Before the Harvest

When I was small, my friends and I would sit
beneath the mango tree and learn to comb
hair until it stood up loose and fluffy, then plow

a straight line down to the scalp and separate
the field into even sections, slowly plait each
into a close, straight braid. My own thin blonde

hair was a frustration — how I secretly envied
my friends their gleaming ebony that could,
at our young age, be plaited into elegance!
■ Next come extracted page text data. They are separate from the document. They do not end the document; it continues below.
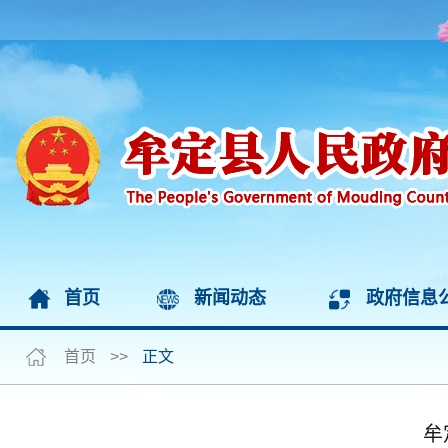
首页
新闻动态
政府信息
首页
>>
正文
牟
My own hair could be brushed and braided,
and it was, but it would not stay neat through
washing, the plaits would loosen, tangle, grow

into a mess fit to nest a chicken. But envy is
even uglier than unruly, steals from the eyes
and smile whatever beauty might otherwise

reside there. I resolved in tight silence, to let
it go, to instead celebrate each time we sat
to braid and found Jumma’a’s hair grown

longer during its most recent time in narrow
rows, found it each time closer to a length
that would permit a woman’s style, a wrap

and sculpting with black thread into a form
and beauty that would be uniquely hers.
We were young girls, then. We took comfort

in the patient, loving touch of one another’s
hands, this ritual that would carry us through
as bodies changed and destinies diverged.


After Robbi Nester’s poem “The Long and Short of It.”

2 Replies to “Before the Harvest”

  1. This is so beautiful. I can feel the sun and the dust and the texture of hair and imagine the girls’ voices and your small, skilled hands and smell the mango tree. All this and the simultaneous presence of now and then brought tears of pleasure to my eyes.